Vancouver Police Chief Jim Chu responds to the report into the Stanley Cup Riot in Vancouver, B.C., on Thursday September 1, 2011.DARRYL DYCK/The Canadian Press

The number of charges that will be laid in connection with the Stanley Cup riot will exceed those arising from the G20 street disturbances in Toronto, Vancouver police Chief Jim Chu said Thursday night.

Answering questions from the public in a live video broadcast from police headquarters, Chief Chu spoke of the 317 charged over the G20 riots.

"We are going to exceed that," he vowed. "You will see hundreds and hundreds of people charged. I guarantee that. … We've told prosecutors to get ready for a large volume of cases that will come to the courts."

Police have been criticized for not laying a single charge so far in their ongoing investigation of the riot, but Chief Chu repeated past assertions that it is more important for police to lay charges correctly than quickly.

The one-hour evening session, a first for the police department, called Tweet the Chief, had Chief Chu responding live to questions submitted on Twitter. It was hailed in a police press release as "a new chapter in the history of the Vancouver Police Department."

However, the total number of viewers tuning into the Internet streaming at any one time barely exceeded 180 over the course of the broadcast.

The historic first question hardly taxed the chief. "What is the best cop movie ever made?" he was asked. " Bullitt," Chief Chu replied.

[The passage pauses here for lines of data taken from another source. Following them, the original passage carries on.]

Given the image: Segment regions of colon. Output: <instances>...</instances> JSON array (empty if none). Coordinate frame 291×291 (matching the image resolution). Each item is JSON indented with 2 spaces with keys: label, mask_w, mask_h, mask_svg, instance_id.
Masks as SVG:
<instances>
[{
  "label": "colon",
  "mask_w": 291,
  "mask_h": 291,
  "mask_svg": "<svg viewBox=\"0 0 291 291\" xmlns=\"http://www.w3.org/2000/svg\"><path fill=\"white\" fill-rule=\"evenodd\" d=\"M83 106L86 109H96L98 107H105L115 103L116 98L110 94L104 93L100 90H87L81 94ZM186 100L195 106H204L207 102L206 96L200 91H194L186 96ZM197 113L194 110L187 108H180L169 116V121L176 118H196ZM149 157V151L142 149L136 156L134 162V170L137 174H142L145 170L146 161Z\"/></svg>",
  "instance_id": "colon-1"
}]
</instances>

But the chief also found himself dealing repeatedly with the unprecedented outbreak of looting, arson and violence that took over the downtown after the Canucks lost the Stanley Cup.

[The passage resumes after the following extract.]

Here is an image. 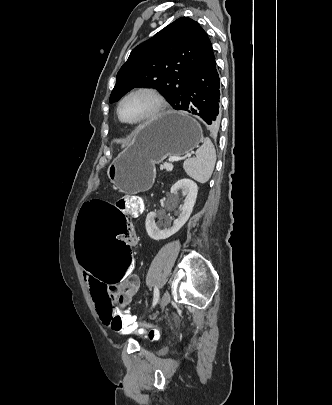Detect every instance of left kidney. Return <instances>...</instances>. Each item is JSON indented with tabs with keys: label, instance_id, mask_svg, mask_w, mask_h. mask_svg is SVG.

Chief Chu blamed the prolonged rioting on an estimated 20,000 people who were acting like cheerleaders for the several hundred actual rioters.

He said police could have brought matters under control in short order without the crowds of onlookers thronging the streets.

"We couldn't charge the crowd. There were people who shouldn't have been there," said Chief Chu, noting that officers found dads with their kids in the street.